The key is our Focus. Even climate tech investors who have a water drop on slide 7 of their prospectus, all too often put water companies on the too hard pile because they don’t have the expertise to underwrite them quickly and accurately. We know what we’re looking for, we know how the sector works, and we have an incredibly deep network of experienced professionals across water, wastewater, sanitation, consumer, and so on. This allows us to hopefully make better decisions on the way in, but also to deliver against our promise – that we won’t be just a check, we’re one of the only funds in the world that can actually make a tangible difference in the trajectory of any given water company because we understand and are deeply connected in the market. We think that gives us an edge in convincing the best water entrepreneurs in the world to take our check versus anyone else’s.

This is also about our Platform. In many ways, venture capital is a pretty silly business because what we’re providing (cash) is the essential commodity. When you look at what allows venture funds to create a moat, a sustainable market position, really all you have is brand. And brand in VC is what smart knowledgeable people say about you behind closed doors. Do you follow through on your promises? Do you deliver on your value proposition? Are you meaningfully useful in supporting the trajectory of a young company in the sector? It’s early days, but judging from the feedback from our founders we’re doing a reasonable job of delivering against our promises.

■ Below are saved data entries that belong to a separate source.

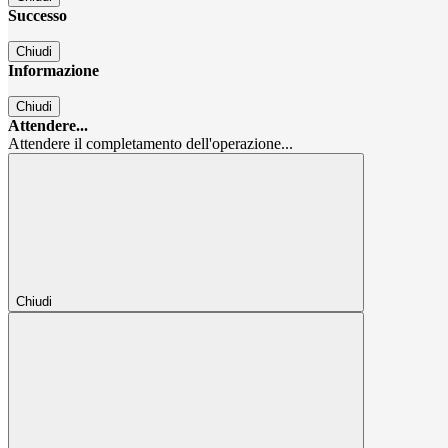
Successo
Chiudi
Informazione
Chiudi
Attendere...
Attendere il completamento dell'operazione...
Chiudi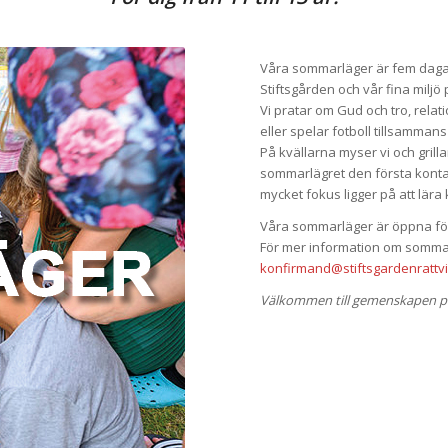
Våra sommarläger är fem dagar 
Stiftsgården och vår fina miljö på
Vi pratar om Gud och tro, relat
eller spelar fotboll tillsamma
På kvällarna myser vi och grill
sommarlägret den första konta
mycket fokus ligger på att lär
Våra sommarläger är öppna för 
För mer information om sommar
konfirmand@stiftsgardenrattvi
Välkommen till gemenskapen på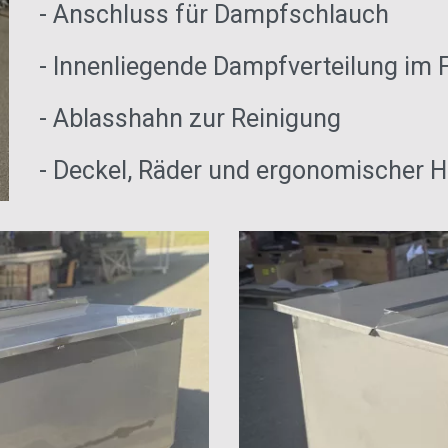
- Anschluss für Dampfschlauch
- Innenliegende Dampfverteilung im F
- Ablasshahn zur Reinigung
- Deckel, Räder und ergonomischer H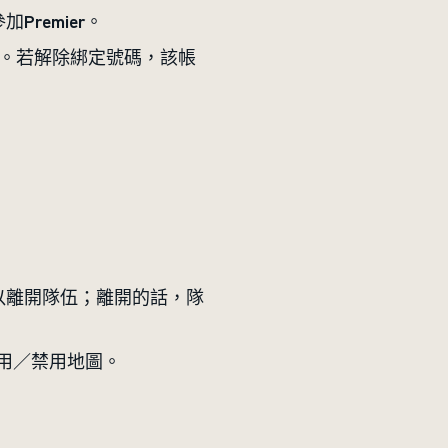
remier。
。若解除綁定號碼，該帳
以離開隊伍；離開的話，隊
選用／禁用地圖。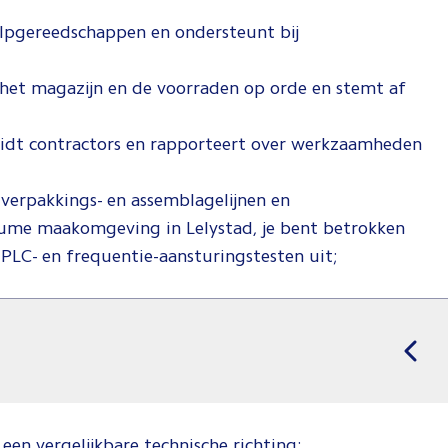
lpgereedschappen en ondersteunt bij
t het magazijn en de voorraden op orde en stemt af
leidt contractors en rapporteert over werkzaamheden
 verpakkings- en assemblagelijnen en
lume maakomgeving in Lelystad, je bent betrokken
ns PLC- en frequentie-aansturingstesten uit;
een vergelijkbare technische richting;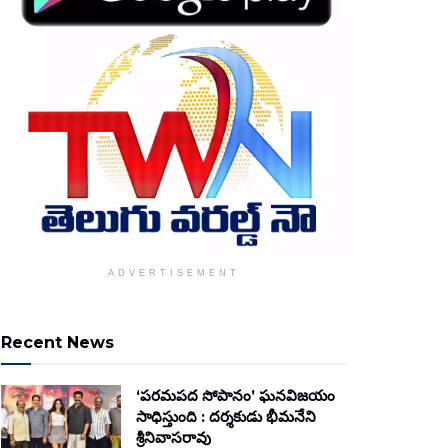
ADVERTISEMENT
Recent News
‘పరమపద సోపానం’ ఘనవిజయం
సాధిస్తుంది : దర్శకుడు భీమనేని
శ్రీనివాసరావు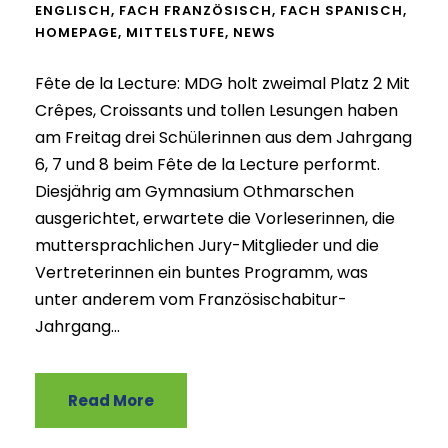
ENGLISCH
,
FACH FRANZÖSISCH
,
FACH SPANISCH
,
HOMEPAGE
,
MITTELSTUFE
,
NEWS
Fête de la Lecture: MDG holt zweimal Platz 2 Mit
Crêpes, Croissants und tollen Lesungen haben
am Freitag drei Schülerinnen aus dem Jahrgang
6, 7 und 8 beim Fête de la Lecture performt.
Diesjährig am Gymnasium Othmarschen
ausgerichtet, erwartete die Vorleserinnen, die
muttersprachlichen Jury-Mitglieder und die
Vertreterinnen ein buntes Programm, was
unter anderem vom Französischabitur-
Jahrgang...
Read More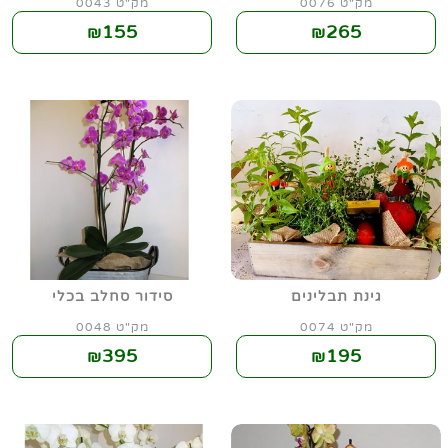
מק"ט 0076
מק"ט 0043
155
265
₪
₪
גינת תבלינים
סידור סחלב בכלי
מק"ט 0074
מק"ט 0048
395
195
₪
₪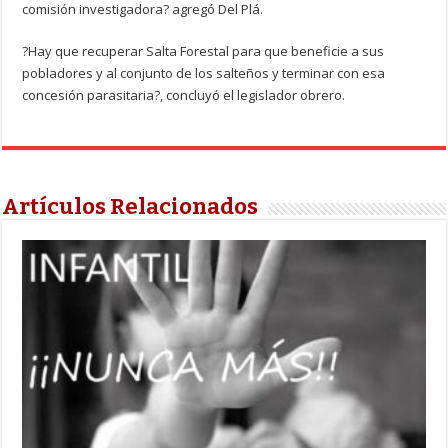
comisión investigadora? agregó Del Plá.
?Hay que recuperar Salta Forestal para que beneficie a sus
pobladores y al conjunto de los salteños y terminar con esa
concesión parasitaria?, concluyó el legislador obrero.
Artículos Relacionados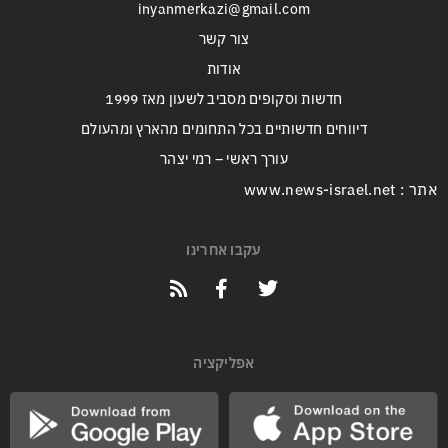
inyanmerkazi@gmail.com
צור קשר
אודות
חדשות וסקופים מסביב לשעון מאז 1999
דיווחים חדשותיים בכל התחומים מהארץ ומהעולם
עורך ראשי – רמי יצהר
אתר : www.news-israel.net
עקבו אחרינו
אפליקציה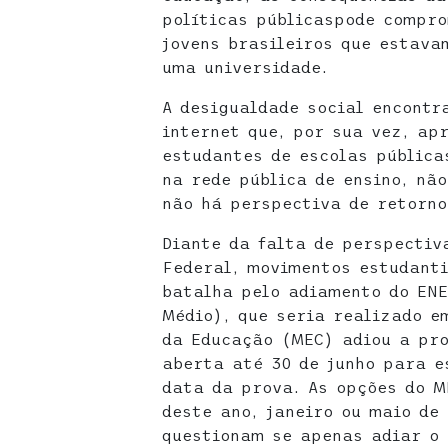
políticas públicaspode compro
jovens brasileiros que estav
uma universidade.
A desigualdade social encontr
internet que, por sua vez, ap
estudantes de escolas pública
na rede pública de ensino, nã
não há perspectiva de retorno
Diante da falta de perspectiv
Federal, movimentos estudant
batalha pelo adiamento do ENE
Médio), que seria realizado e
da Educação (MEC) adiou a pr
aberta até 30 de junho para e
data da prova. As opções do 
deste ano, janeiro ou maio de
questionam se apenas adiar o 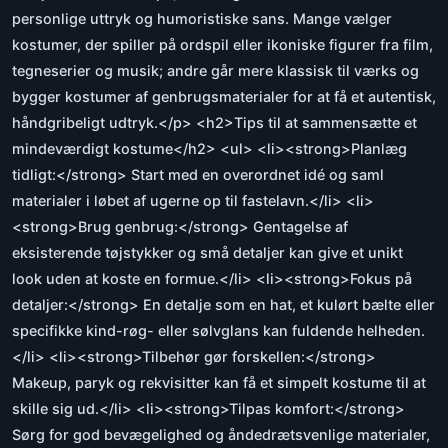
personlige uttryk og humoristiske sans. Mange vælger
kostumer, der spiller på ordspil eller ikoniske figurer fra film,
tegneserier og musik; andre går mere klassisk til værks og
bygger kostumer af genbrugsmaterialer for at få et autentisk,
håndgribeligt udtryk.</p> <h2>Tips til at sammensætte et
mindeværdigt kostume</h2> <ul> <li><strong>Planlæg
tidligt:</strong> Start med en overordnet idé og saml
materialer i løbet af ugerne op til fastelavn.</li> <li>
<strong>Brug genbrug:</strong> Gentagelse af
eksisterende tøjstykker og små detaljer kan give et unikt
look uden at koste en formue.</li> <li><strong>Fokus på
detaljer:</strong> En detalje som en hat, et kulørt bælte eller
specifikke kind-røg- eller sølvglans kan fuldende helheden.
</li> <li><strong>Tilbehør gør forskellen:</strong>
Makeup, paryk og rekvisitter kan få et simpelt kostume til at
skille sig ud.</li> <li><strong>Tilpas komfort:</strong>
Sørg for god bevægelighed og åndedrætsvenlige materialer,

What one piece of advice would you give founders?

Never give anyone any reason to doubt your brilliance. We see an awful lot of examples from silly financial projections to poorly thought-through decks, where it’s really difficult not to think “if you can’t do this well, what else can’t you do.” The bar is high, so it’s important not to needlessly hinder your own chances by not really thinking about what excellence looks like and making sure you get as close as possible to it in everything from pitch meetings to two pagers to data rooms to your website. The best founders understand that how you do one thing is how you do everything, and it’s crucial for hiring and selling, and least importantly getting investors to “Yes.”

Tom Ferguson is the founder and Managing Partner of Burnt Island Ventures.